Every entry must be given again exactly. Include no pictures.

▼

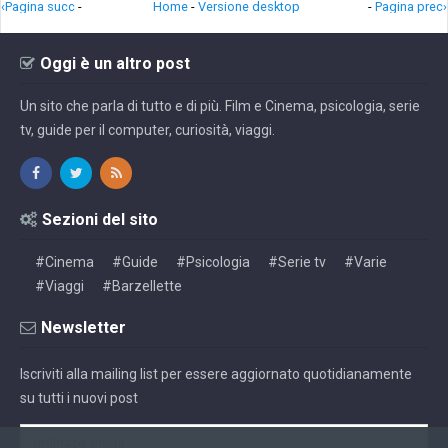
‹Pagina succ
-
Home
-
Versione desktop
-
Pagina prec›
Oggi è un altro post
Un sito che parla di tutto e di più. Film e Cinema, psicologia, serie
tv, guide per il computer, curiosità, viaggi.
Sezioni del sito
#Cinema
#Guide
#Psicologia
#Serie tv
#Varie
#Viaggi
#Barzellette
Newsletter
Iscriviti alla mailing list per essere aggiornato quotidianamente
su tutti i nuovi post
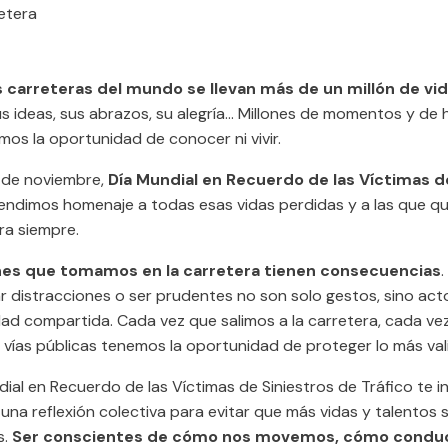
retera
s carreteras del mundo se llevan más de un millón de vi
us ideas, sus abrazos, su alegría… Millones de momentos y de 
os la oportunidad de conocer ni vivir.
6 de noviembre,
Día Mundial en Recuerdo de las Víctimas d
rendimos homenaje a todas esas vidas perdidas y a las que 
a siempre.
nes que tomamos en la carretera tienen consecuencias
.
r distracciones o ser prudentes no son solo gestos, sino act
dad compartida. Cada vez que salimos a la carretera, cada ve
s vías públicas tenemos la oportunidad de proteger lo más valio
dial en Recuerdo de las Víctimas de Siniestros de Tráfico te i
 una reflexión colectiva para evitar que más vidas y talentos 
s.
Ser conscientes de cómo nos movemos, cómo condu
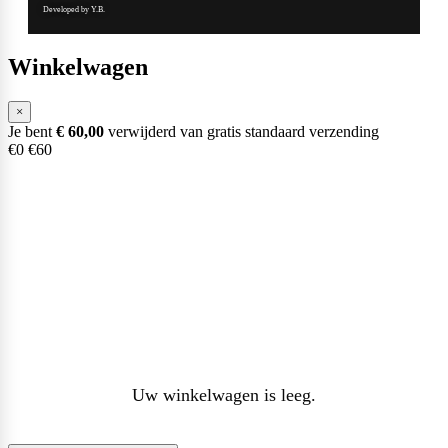
Developed by Y.B.
Winkelwagen
×
Je bent
€
60,00
verwijderd van gratis standaard verzending
€0
€60
Uw winkelwagen is leeg.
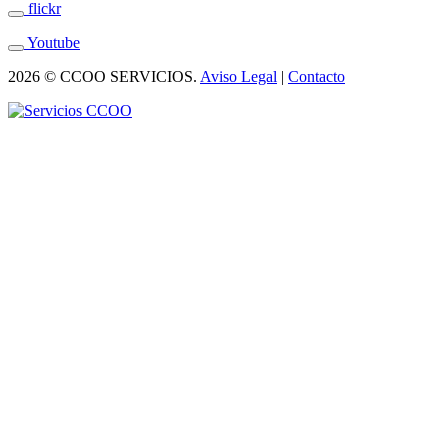
flickr
Youtube
2026 © CCOO SERVICIOS.
Aviso Legal
|
Contacto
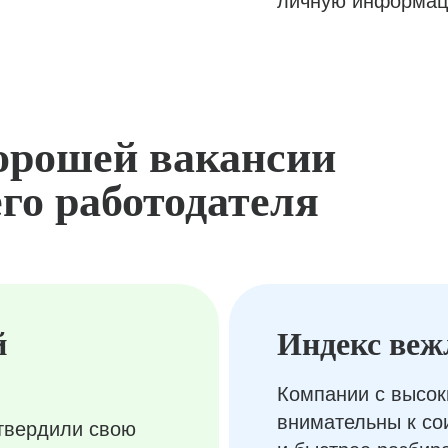
личную информац
орошей вакансии
го работодателя
й
Индекс веж
Компании с высок
внимательны к с
твердили свою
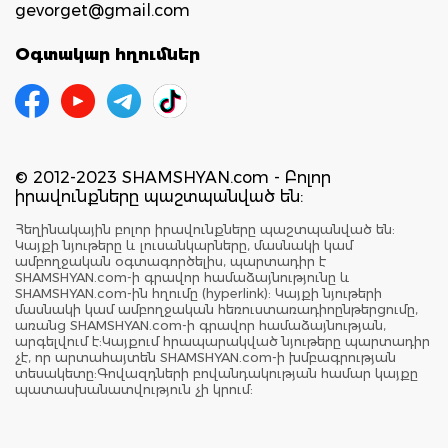
gevorget@gmail.com
Օգտակար հղումներ
© 2012-2023 SHAMSHYAN.com - Բոլոր
իրավունքները պաշտպանված են:
Հեղինակային բոլոր իրավունքները պաշտպանված են:
Կայքի նյութերը և լուսանկարները, մասնակի կամ
ամբողջական օգտագործելիս, պարտադիր է
SHAMSHYAN.com-ի գրավոր համաձայնությունը և
SHAMSHYAN.com-ին հղումը (hyperlink): Կայքի նյութերի
մասնակի կամ ամբողջական հեռուստառադիոընթերցումը,
առանց SHAMSHYAN.com-ի գրավոր համաձայնության,
արգելվում է:Կայքում հրապարակված նյութերը պարտադիր
չէ, որ արտահայտեն SHAMSHYAN.com-ի խմբագրության
տեսակետը:Գովազդների բովանդակության համար կայքը
պատասխանատվություն չի կրում:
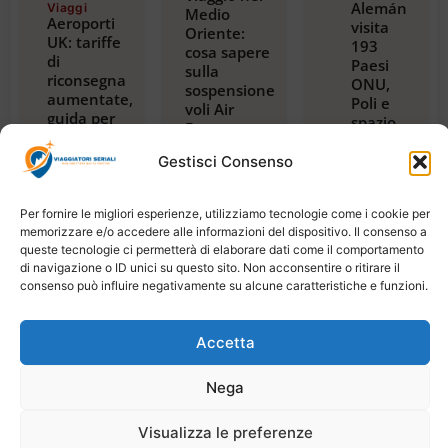
Alemán
Viaggi
Medio
Aeroporti
visita
Oriente:
UK: tariffe
193
cosa sapere
di
Paesi
sulla
riconsegna
ONU,
sospensione
aumentate,
Poli e
voli Air
guida per
spazio,
France per
viaggiatori
con
Riyadh,
2024
guida
Gestisci Consenso
Dubai e
Luglio 23,
alla
Beirut
2026
magica
Luglio 22,
2026
Per fornire le migliori esperienze, utilizziamo tecnologie come i cookie per
Tanzania
memorizzare e/o accedere alle informazioni del dispositivo. Il consenso a
Luglio
21,
queste tecnologie ci permetterà di elaborare dati come il comportamento
2026
di navigazione o ID unici su questo sito. Non acconsentire o ritirare il
consenso può influire negativamente su alcune caratteristiche e funzioni.
Accetta
Copyright © 2026 Viaggiatori Seriali | Powered by
Nega
Digiweb
Visualizza le preferenze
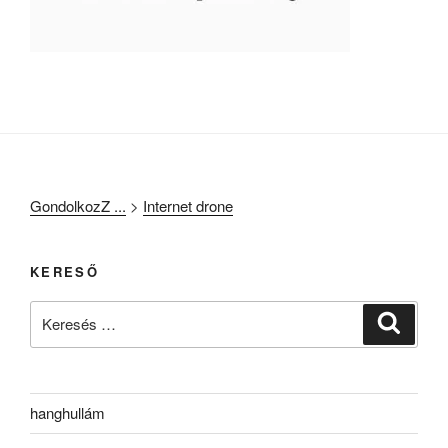
GondolkozZ ...
>
Internet drone
KERESŐ
Keresés
Keresé
a
következő
kifejezésre:
hanghullám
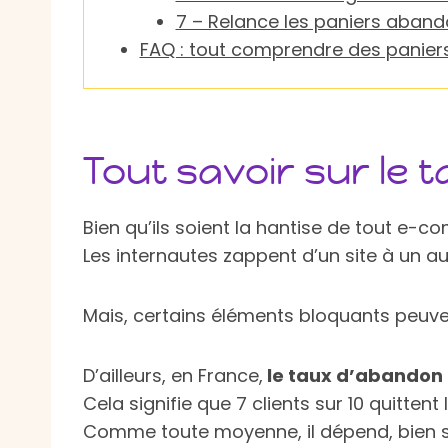
7 – Relance les paniers aban
FAQ : tout comprendre des panie
Tout savoir sur le
Bien qu’ils soient la hantise de tout e
Les internautes zappent d’un site à un au
Mais, certains éléments bloquants peuven
D’ailleurs, en France,
le taux d’abandon 
Cela signifie que 7 clients sur 10 quittent 
Comme toute moyenne, il dépend, bien sûr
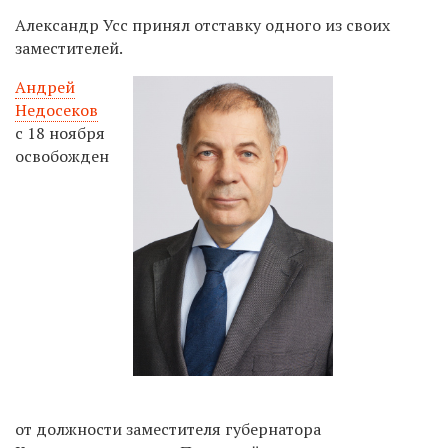
Александр Усс принял отставку одного из своих
заместителей.
Андрей
Недосеков
с 18 ноября
освобожден
от должности заместителя губернатора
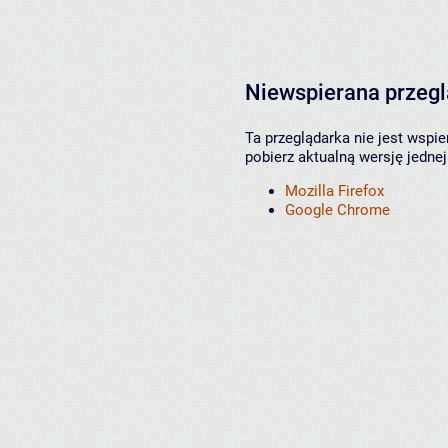
Niewspierana przeg
Ta przeglądarka nie jest wspi
pobierz aktualną wersję jednej
Mozilla Firefox
Google Chrome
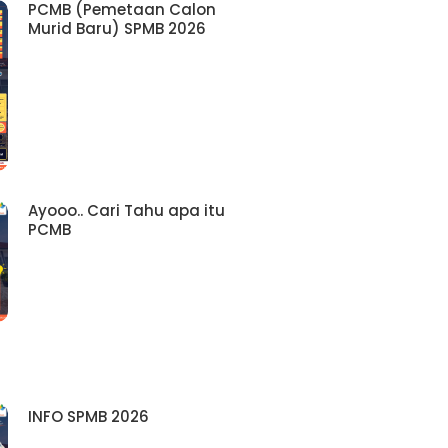
PCMB (Pemetaan Calon
Murid Baru) SPMB 2026
Ayooo.. Cari Tahu apa itu
PCMB
INFO SPMB 2026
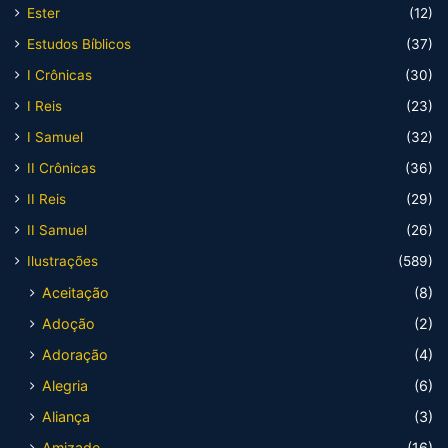
Ester
(12)
Estudos Bíblicos
(37)
I Crônicas
(30)
I Reis
(23)
I Samuel
(32)
II Crônicas
(36)
II Reis
(29)
II Samuel
(26)
Ilustrações
(589)
Aceitação
(8)
Adoção
(2)
Adoração
(4)
Alegria
(6)
Aliança
(3)
Amizade
(16)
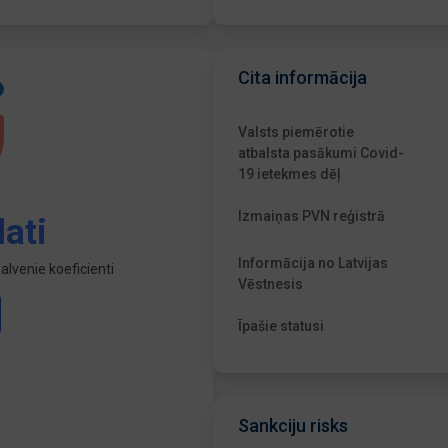
Cita informācija
Valsts piemērotie
atbalsta pasākumi Covid-
19 ietekmes dēļ
Izmaiņas PVN reģistrā
ati
Informācija no Latvijas
lvenie koeficienti
Vēstnesis
Īpašie statusi
Sankciju risks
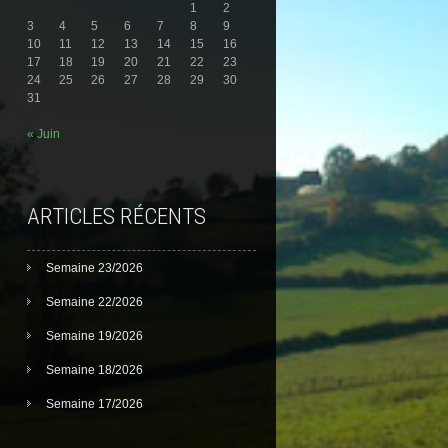
1
2
3
4
5
6
7
8
9
10
11
12
13
14
15
16
17
18
19
20
21
22
23
24
25
26
27
28
29
30
31
« Juin
ARTICLES RÉCENTS
Semaine 23/2026
Semaine 22/2026
Semaine 19/2026
Semaine 18/2026
Semaine 17/2026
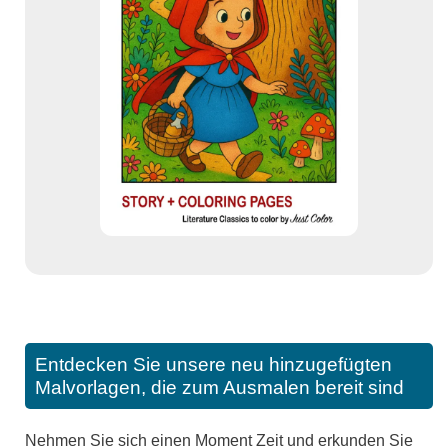
Entdecken Sie unsere neu hinzugefügten
Malvorlagen, die zum Ausmalen bereit sind
Nehmen Sie sich einen Moment Zeit und erkunden Sie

▲

* _ANSWER SECTION_:
‹Pagina succ
-
Home
-
Versione desktop
-
Pagina prec›
Oggi è un altro post
Un sito che parla di tutto e di più. Film e Cinema, psicologia, serie
tv, guide per il computer, curiosità, viaggi.
Sezioni del sito
#Cinema
#Guide
#Psicologia
#Serie tv
#Varie
#Viaggi
#Barzellette
Newsletter
Iscriviti alla mailing list per essere aggiornato quotidianamente
su tutti i nuovi post
retera
s carreteras del mundo se llevan más de un millón de vi
us ideas, sus abrazos, su alegría… Millones de momentos y de 
os la oportunidad de conocer ni vivir.
6 de noviembre,
Día Mundial en Recuerdo de las Víctimas d
rendimos homenaje a todas esas vidas perdidas y a las que 
a siempre.
nes que tomamos en la carretera tienen consecuencias
.
r distracciones o ser prudentes no son solo gestos, sino act
dad compartida. Cada vez que salimos a la carretera, cada ve
s vías públicas tenemos la oportunidad de proteger lo más valio
dial en Recuerdo de las Víctimas de Siniestros de Tráfico te i
 una reflexión colectiva para evitar que más vidas y talentos 
s.
Ser conscientes de cómo nos movemos, cómo condu
Developed by Y.B.
Winkelwagen
×
Je bent
€
60,00
verwijderd van gratis standaard verzending
€0
€60
Uw winkelwagen is leeg.
flickr
Youtube
2026 © CCOO SERVICIOS.
Aviso Legal
|
Contacto
личную информац
орошей вакансии
го работодателя
й
Индекс веж
Компании с высок
внимательны к с
твердили свою
gevorget@gmail.com
Օգտակար հղումներ
© 2012-2023 SHAMSHYAN.com - Բոլոր
իրավունքները պաշտպանված են:
Հեղինակային բոլոր իրավունքները պաշտպանված են:
Կայքի նյութերը և լուսանկարները, մասնակի կամ
ամբողջական օգտագործելիս, պարտադիր է
SHAMSHYAN.com-ի գրավոր համաձայնությունը և
SHAMSHYAN.com-ին հղումը (hyperlink): Կայքի նյութերի
մասնակի կամ ամբողջական հեռուստառադիոընթերցումը,
առանց SHAMSHYAN.com-ի գրավոր համաձայնության,
արգելվում է:Կայքում հրապարակված նյութերը պարտադիր
չէ, որ արտահայտեն SHAMSHYAN.com-ի խմբագրության
տեսակետը:Գովազդների բովանդակության համար կայքը
պատասխանատվություն չի կրում:
Alemán
Viaggi
Medio
Aeroporti
visita
Oriente:
UK: tariffe
193
cosa sapere
di
Paesi
sulla
riconsegna
ONU,
sospensione
aumentate,
Poli e
voli Air
guida per
spazio,
France per
viaggiatori
con
Riyadh,
2024
guida
Gestisci Consenso
Dubai e
Luglio 23,
alla
Beirut
2026
magica
Luglio 22,
2026
Per fornire le migliori esperienze, utilizziamo tecnologie come i cookie per
Tanzania
memorizzare e/o accedere alle informazioni del dispositivo. Il consenso a
Luglio
21,
queste tecnologie ci permetterà di elaborare dati come il comportamento
2026
di navigazione o ID unici su questo sito. Non acconsentire o ritirare il
consenso può influire negativamente su alcune caratteristiche e funzioni.
Accetta
Copyright © 2026 Viaggiatori Seriali | Powered by
Nega
Digiweb
Visualizza le preferenze
GondolkozZ ...
>
Internet drone
KERESŐ
Keresés
Keresé
a
következő
kifejezésre:
hanghullám
7 – Relance les paniers aban
FAQ : tout comprendre des panie
Tout savoir sur le
Bien qu’ils soient la hantise de tout e
Les internautes zappent d’un site à un au
Mais, certains éléments bloquants peuven
D’ailleurs, en France,
le taux d’abandon 
Cela signifie que 7 clients sur 10 quittent 
Comme toute moyenne, il dépend, bien sûr
Александр Усс принял отставку одного из своих
заместителей.
Андрей
Недосеков
с 18 ноября
освобожден
от должности заместителя губернатора
Niewspierana przeg
Ta przeglądarka nie jest wspi
pobierz aktualną wersję jednej
Mozilla Firefox
Google Chrome
PCMB (Pemetaan Calon
Murid Baru) SPMB 2026
Ayooo.. Cari Tahu apa itu
PCMB
INFO SPMB 2026
Ester
(12)
Estudos Bíblicos
(37)
I Crônicas
(30)
I Reis
(23)
I Samuel
(32)
II Crônicas
(36)
II Reis
(29)
II Samuel
(26)
Ilustrações
(589)
Aceitação
(8)
Adoção
(2)
Adoração
(4)
Alegria
(6)
Aliança
(3)
Amizade
(16)
Cita informācija
Valsts piemērotie
atbalsta pasākumi Covid-
19 ietekmes dēļ
Izmaiņas PVN reģistrā
ati
Informācija no Latvijas
lvenie koeficienti
Vēstnesis
Īpašie statusi
Sankciju risks
1
2
3
4
5
6
7
8
9
10
11
12
13
14
15
16
17
18
19
20
21
22
23
24
25
26
27
28
29
30
31
« Juin
ARTICLES RÉCENTS
Semaine 23/2026
Semaine 22/2026
Semaine 19/2026
Semaine 18/2026
Semaine 17/2026
Entdecken Sie unsere neu hinzugefügten
Malvorlagen, die zum Ausmalen bereit sind
Nehmen Sie sich einen Moment Zeit und erkunden Sie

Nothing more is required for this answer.